◆ **EXERCISE GOAL**
Please return every line of the records below that holds the word "Pillow".

◆ **Rendered page images**
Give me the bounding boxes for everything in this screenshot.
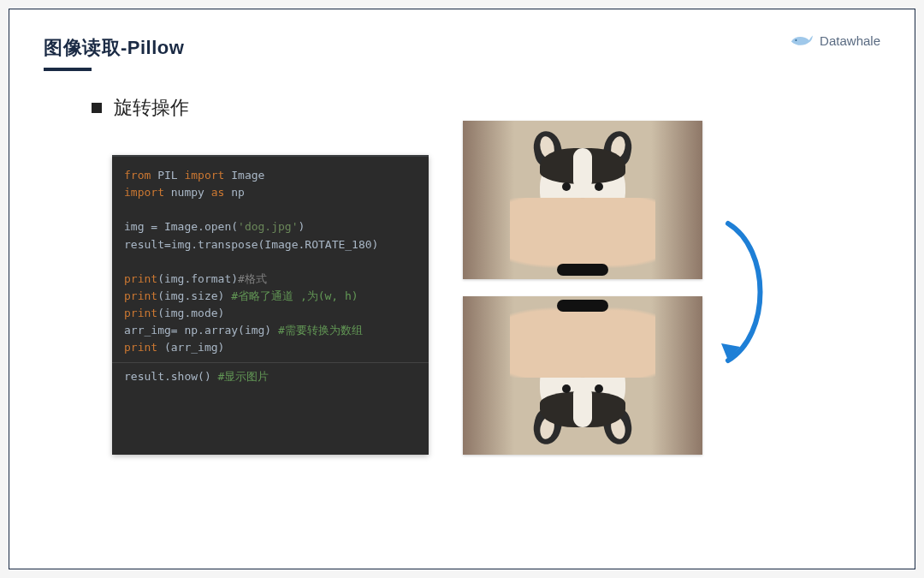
code-line-3: img = Image.open('dog.jpg')	[124, 218, 417, 235]
svg-point-0	[796, 39, 797, 41]
code-block: from PIL import Image import numpy as np…	[112, 155, 429, 455]
image-rotated	[463, 296, 702, 455]
brand: Datawhale	[789, 32, 880, 49]
whale-icon	[789, 32, 813, 49]
code-line-1: from PIL import Image	[124, 167, 417, 184]
images-column	[463, 121, 702, 455]
code-blank-1	[124, 201, 417, 218]
bullet-label: 旋转操作	[114, 95, 189, 121]
bullet-row: 旋转操作	[92, 95, 880, 121]
header: 图像读取-Pillow Datawhale	[44, 35, 880, 71]
brand-name: Datawhale	[820, 33, 880, 48]
code-line-6: print(img.size) #省略了通道 ,为(w, h)	[124, 288, 417, 305]
slide: 图像读取-Pillow Datawhale 旋转操作 from PIL impo…	[9, 9, 915, 569]
code-blank-2	[124, 253, 417, 271]
code-line-10: result.show() #显示图片	[124, 368, 417, 385]
title-underline	[44, 68, 92, 71]
code-line-9: print (arr_img)	[124, 339, 417, 356]
code-line-2: import numpy as np	[124, 184, 417, 201]
code-line-8: arr_img= np.array(img) #需要转换为数组	[124, 322, 417, 339]
code-divider	[112, 362, 429, 363]
code-line-5: print(img.format)#格式	[124, 271, 417, 288]
image-original	[463, 121, 702, 279]
slide-title: 图像读取-Pillow	[44, 35, 184, 61]
content-row: from PIL import Image import numpy as np…	[112, 155, 880, 455]
bullet-icon	[92, 103, 102, 113]
code-line-4: result=img.transpose(Image.ROTATE_180)	[124, 236, 417, 253]
title-block: 图像读取-Pillow	[44, 35, 184, 71]
code-line-7: print(img.mode)	[124, 305, 417, 322]
rotate-arrow-icon	[711, 215, 779, 369]
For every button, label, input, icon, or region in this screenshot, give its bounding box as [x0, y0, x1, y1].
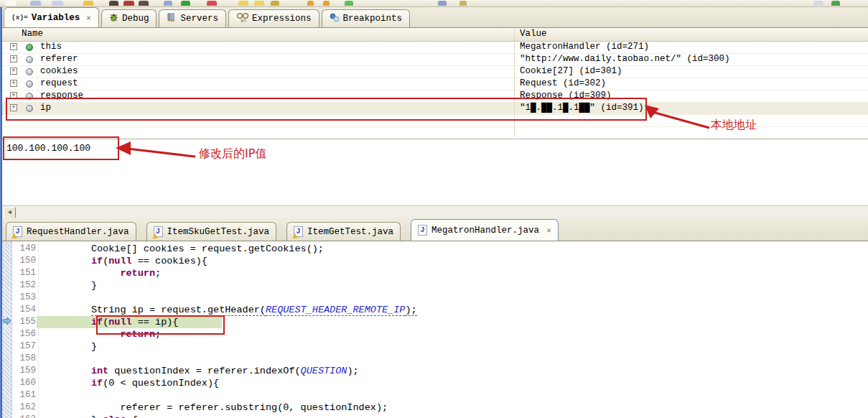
variable-detail-value[interactable]: 100.100.100.100: [6, 143, 90, 154]
tab-variables[interactable]: (x)=Variables✕: [4, 7, 99, 27]
variable-value: Request (id=302): [520, 78, 606, 88]
toolbar-icon-cropped[interactable]: [323, 1, 330, 6]
toolbar-icon-cropped[interactable]: [238, 1, 248, 6]
tab-breakpoints[interactable]: Breakpoints: [322, 9, 411, 27]
table-row-referer[interactable]: +referer"http://www.daily.taobao.net/" (…: [2, 53, 868, 66]
tab-label: Variables: [32, 13, 80, 23]
expand-icon[interactable]: +: [10, 92, 17, 99]
variable-type-icon: [26, 80, 33, 88]
variable-name: this: [40, 42, 62, 52]
close-icon[interactable]: ✕: [546, 226, 551, 235]
marker-gutter[interactable]: [2, 241, 12, 418]
toolbar-icon-cropped[interactable]: [83, 1, 93, 6]
toolbar-icon-cropped[interactable]: [181, 1, 190, 6]
table-row-request[interactable]: +requestRequest (id=302): [2, 78, 868, 90]
toolbar-icon-cropped[interactable]: [139, 1, 149, 6]
code-line-160[interactable]: if(0 < questionIndex){: [39, 377, 417, 389]
variable-value: MegatronHandler (id=271): [520, 42, 649, 52]
toolbar-icon-cropped[interactable]: [164, 1, 172, 6]
code-line-159[interactable]: int questionIndex = referer.indexOf(QUES…: [39, 365, 417, 377]
toolbar-icon-cropped[interactable]: [123, 1, 134, 6]
line-number: 152: [12, 279, 36, 292]
column-header-name[interactable]: Name: [22, 29, 43, 39]
variable-name: response: [40, 90, 83, 101]
toolbar-icon-cropped[interactable]: [831, 1, 840, 6]
code-line-158[interactable]: [39, 353, 417, 365]
editor-tab-label: ItemSkuGetTest.java: [167, 227, 270, 237]
line-number: 150: [12, 255, 36, 267]
line-number: 153: [12, 292, 36, 304]
code-line-163[interactable]: } else {: [39, 414, 417, 418]
expand-icon[interactable]: +: [10, 104, 17, 111]
tab-debug[interactable]: Debug: [101, 9, 157, 27]
code-line-151[interactable]: return;: [39, 267, 417, 279]
line-number: 155: [12, 316, 36, 328]
toolbar-icon-cropped[interactable]: [109, 1, 118, 6]
editor-tab-megatronhandler-java[interactable]: JMegatronHandler.java✕: [411, 219, 559, 241]
expand-icon[interactable]: +: [10, 43, 17, 50]
column-header-value[interactable]: Value: [520, 29, 547, 39]
code-line-161[interactable]: [39, 389, 417, 401]
breakpoints-icon: [330, 13, 340, 25]
toolbar-icon-cropped[interactable]: [254, 1, 264, 6]
warning-overlay-icon: [11, 233, 17, 238]
java-file-icon: J: [154, 226, 163, 237]
editor-tab-itemskugettest-java[interactable]: JItemSkuGetTest.java: [146, 222, 277, 241]
table-row-cookies[interactable]: +cookiesCookie[27] (id=301): [2, 65, 868, 78]
toolbar-icon-cropped[interactable]: [438, 1, 447, 6]
tab-servers[interactable]: Servers: [159, 9, 226, 27]
tab-expressions[interactable]: x=Expressions: [228, 9, 319, 27]
expand-icon[interactable]: +: [10, 68, 17, 75]
line-number: 159: [12, 365, 36, 377]
code-line-153[interactable]: [39, 292, 417, 304]
variables-table-header: Name Value: [2, 28, 868, 42]
annotation-label-local-address: 本地地址: [711, 118, 757, 133]
editor-tab-label: ItemGetTest.java: [307, 227, 393, 237]
variable-type-icon: [26, 93, 33, 100]
warning-overlay-icon: [292, 233, 298, 238]
editor-tab-itemgettest-java[interactable]: JItemGetTest.java: [286, 222, 401, 241]
table-row-ip[interactable]: +ip"1█.██.1█.1██" (id=391): [2, 102, 868, 115]
line-number: 158: [12, 353, 36, 365]
code-line-154[interactable]: String ip = request.getHeader(REQUEST_HE…: [39, 304, 417, 316]
toolbar-icon-cropped[interactable]: [459, 1, 467, 6]
code-line-155[interactable]: if(null == ip){: [39, 316, 417, 328]
java-file-icon: J: [418, 225, 427, 236]
toolbar-icon-cropped[interactable]: [207, 1, 217, 6]
variable-type-icon: [26, 44, 33, 51]
variables-icon: (x)=: [11, 14, 28, 22]
code-line-150[interactable]: if(null == cookies){: [39, 255, 417, 267]
expand-icon[interactable]: +: [10, 55, 17, 62]
code-line-152[interactable]: }: [39, 279, 417, 292]
toolbar-icon-cropped[interactable]: [307, 1, 314, 6]
editor-tab-label: MegatronHandler.java: [431, 226, 539, 236]
svg-text:x=: x=: [241, 18, 246, 23]
code-editor[interactable]: 1491501511521531541551561571581591601611…: [2, 241, 868, 418]
expand-icon[interactable]: +: [10, 80, 17, 87]
code-text[interactable]: Cookie[] cookies = request.getCookies();…: [39, 243, 417, 418]
code-line-162[interactable]: referer = referer.substring(0, questionI…: [39, 401, 417, 414]
toolbar-icon-cropped[interactable]: [30, 1, 41, 6]
line-numbers: 1491501511521531541551561571581591601611…: [12, 243, 36, 418]
editor-tab-requesthandler-java[interactable]: JRequestHandler.java: [6, 222, 136, 241]
table-row-this[interactable]: +thisMegatronHandler (id=271): [2, 41, 868, 54]
line-number: 160: [12, 377, 36, 389]
code-line-157[interactable]: }: [39, 340, 417, 353]
toolbar-icon-cropped[interactable]: [271, 1, 279, 6]
code-line-156[interactable]: return;: [39, 328, 417, 340]
editor-tab-label: RequestHandler.java: [27, 227, 129, 237]
close-icon[interactable]: ✕: [86, 13, 91, 22]
variable-detail-pane[interactable]: 100.100.100.100: [2, 139, 868, 206]
line-number: 162: [12, 401, 36, 414]
column-divider[interactable]: [514, 28, 515, 137]
variable-name: request: [40, 78, 78, 88]
toolbar-icon-cropped[interactable]: [6, 1, 16, 6]
toolbar-icon-cropped[interactable]: [345, 1, 353, 6]
toolbar-icon-cropped[interactable]: [52, 1, 63, 6]
table-row-response[interactable]: +responseResponse (id=309): [2, 90, 868, 103]
variable-type-icon: [26, 105, 33, 112]
toolbar-icon-cropped[interactable]: [813, 1, 823, 6]
code-line-149[interactable]: Cookie[] cookies = request.getCookies();: [39, 243, 417, 255]
instruction-pointer-icon: [3, 317, 11, 325]
variable-name: referer: [40, 54, 78, 64]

◆ **ANSWER BELOW**
header: 图像读取-Pillow Datawhale	[44, 35, 880, 71]
slide: 图像读取-Pillow Datawhale 旋转操作 from PIL impo…	[9, 9, 915, 569]
slide-title: 图像读取-Pillow	[44, 35, 184, 61]
title-block: 图像读取-Pillow	[44, 35, 184, 71]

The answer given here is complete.